The sun was hanging nearly at its lowest point in the sky and bathed the land in a sickly glimmer. It's halo just now beginning to glow with the telltale orange of evening the mountaintops started to outwardly glow like the tips of an unearthly fire. Soon it would dip low enough to not be a hindrance to the cold night air that wound wind its way down from the high peaks and onto the flats. But that would not happen just yet.

For now, the pile of rags and pony sat. Motionless. His eyes hung in a shallow gaze towards a rock about the size of a playing card . The pointed end of a well kept blade held in between a weathered set of fore-hooves was dutifully aimed right towards at the stone that lay just in front of him. The winds had shifted direction letting more grime and dirt built up against his tiny rump and into the folds of his hood but he refused to move from where he sat to shake the accumulation away. Grit achingly wedged itself in every uncomfortable place imaginable but his hooves never moved an inch.

Almost in a state befitting the stone he stayed, willing the seconds onwards with his small, hurried heartbeats. The darkening navy sky seemed to mock his presence by sheer lack of movement and even the last rays of light seemed to stand still as if the world was on pause. The wind died and everything was still for a time.

The specter of evening crept closer to the foal. Breaths quickened in anticipation. A small amount of sand sifted from his hood back to its earthly home as the sun's haze faded from the ground in front of him.

When twilight fell he stuck.

The blade sailed forward in a decisive ark fueled solely by desperation and fear. It struck home with a sickening crunch and an errant spat of blood hit the cooling earth to slowly soak in.

Shrieking sounds burst to life as his thrust skewered the tiny creature to the dirt beyond. An ear rending scream akin to a dozen forks on glass emanated from the end of the knife as the small thing thrashed about in furious anguish. Rearing into the golden rays of sunset the colt lept up and brought his hind hoof onto the creatures skull, crushing it utterly as its magical camouflage dissolved from its wriggling form.

Silence. The creature wriggled no more as the colt deftly lopped off the two pronged stinger at the base of the lizard and flung it from his steel a distance away. Safe from the poisonous danger his fuzzy mouth latched onto the still dying creature and started to suck at the coppery juices before any could manage to dribble towards the ground.

A few minutes of determined slurping and gnawing ensued and only ended when the lizard was merely a shell of its former self. A tough, mangled strip of leather and bone that hardly resembled its former shape he bit at the tough interior eeking out the last of the available sustenance. If he could've eaten the lizard whole he would have, but the tough leather resisted his every attempt to peel into tiny "edible" strips.

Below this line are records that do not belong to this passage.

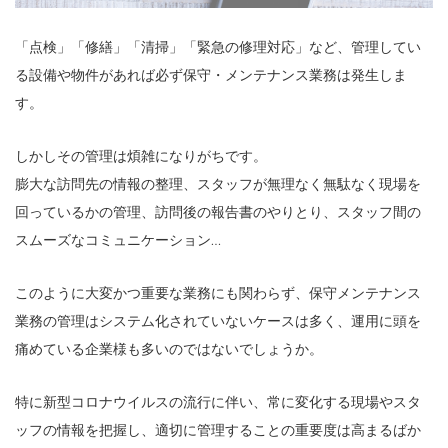
「点検」「修繕」「清掃」「緊急の修理対応」など、管理してい
る設備や物件があれば必ず保守・メンテナンス業務は発生しま
す。
しかしその管理は煩雑になりがちです。
膨大な訪問先の情報の整理、スタッフが無理なく無駄なく現場を
回っているかの管理、訪問後の報告書のやりとり、スタッフ間の
スムーズなコミュニケーション…
このように大変かつ重要な業務にも関わらず、保守メンテナンス
業務の管理はシステム化されていないケースは多く、運用に頭を
痛めている企業様も多いのではないでしょうか。
特に新型コロナウイルスの流行に伴い、常に変化する現場やスタ
ッフの情報を把握し、適切に管理することの重要度は高まるばか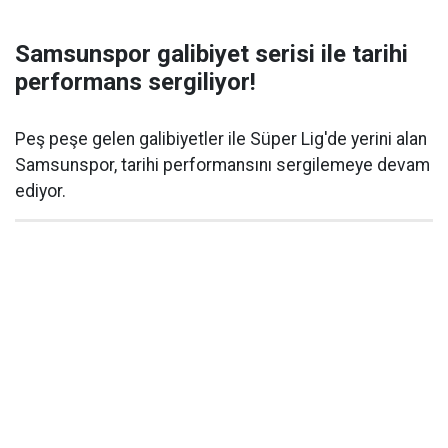
Samsunspor galibiyet serisi ile tarihi
performans sergiliyor!
Peş peşe gelen galibiyetler ile Süper Lig'de yerini alan
Samsunspor, tarihi performansını sergilemeye devam
ediyor.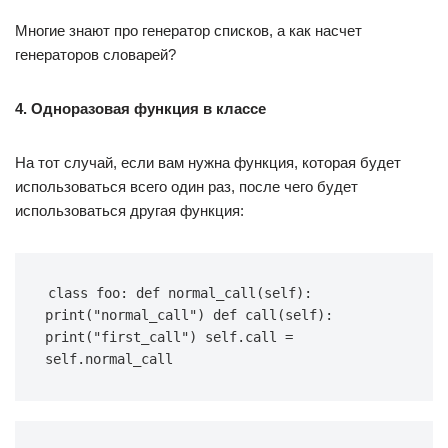
Многие знают про генератор списков, а как насчет
генераторов словарей?
4. Одноразовая функция в классе
На тот случай, если вам нужна функция, которая будет
использоваться всего один раз, после чего будет
использоваться другая функция:
class foo: def normal_call(self): 
print("normal_call") def call(self): 
print("first_call") self.call = 
self.normal_call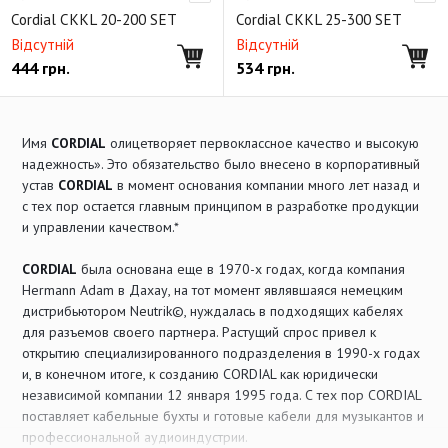
Готовый балансный кабель
Cordial CKKL 20-200 SET
Cordial CKKL 25-300 SET
Готовый балансный кабель (TRS - XLR female)
Відсутній
Відсутній
444
грн.
534
грн.
Готовый небалансный кабель
Готовый небалансный кабель (TS - XLR female)
Готовый балансный кабель (TRS - TRS)
Имя
CORDIAL
олицетворяет первоклассное качество и высокую
надежность». Это обязательство было внесено в корпоративный
Готовый микрофонный кабель
устав
CORDIAL
в момент основания компании много лет назад и
Готовый инструментальный кабель
DMX кабель
с тех пор остается главным принципом в разработке продукции
и управлении качеством.*
Готовый акустический кабель
Небалансный двойной
CORDIAL
была основана еще в 1970-х годах, когда компания
Y-образный кабель
Готовый SPDIF кабель
Hermann Adam в Дахау, на тот момент являвшаяся немецким
Готовый BNC кабель
Готовый MIDI кабель
дистрибьютором Neutrik©, нуждалась в подходящих кабелях
для разъемов своего партнера. Растущий спрос привел к
Ethernet кабель RJ-45
FireWire кабель
USB кабель
открытию специализированного подразделения в 1990-х годах
и, в конечном итоге, к созданию CORDIAL как юридически
HDMI кабель
Toslink кабель
Кабель питания
независимой компании 12 января 1995 года. С тех пор CORDIAL
Готовый кабель Phoenix
Студийный D-Sub кабель
поставляет кабельные бухты и готовые кабели для музыкантов и
профессиональной аудиоиндустрии.
Готовый студийный мультикор
Удлинители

He thought about taking the knife that was still at his side to cut the leather into pieces for consumption but thought better of the endeavor and instead was used to work the small embedded bones out of the carcass. His mouth greedily crunched them along with the rest of his meal. Eventually after a few vein moments of search he was forced to give up the hunt for more edible scraps and placed both the carcass and knife back into his saddlebags.

Somewhat refreshed, he wiped his muzzle with a fetlock and licked at the dried fluids that still managed to cling to the dirty fur. Looking up, a contented sigh escaped his chest as he once again started to trot his tired limbs into the distance. This time however with a bit more fervor.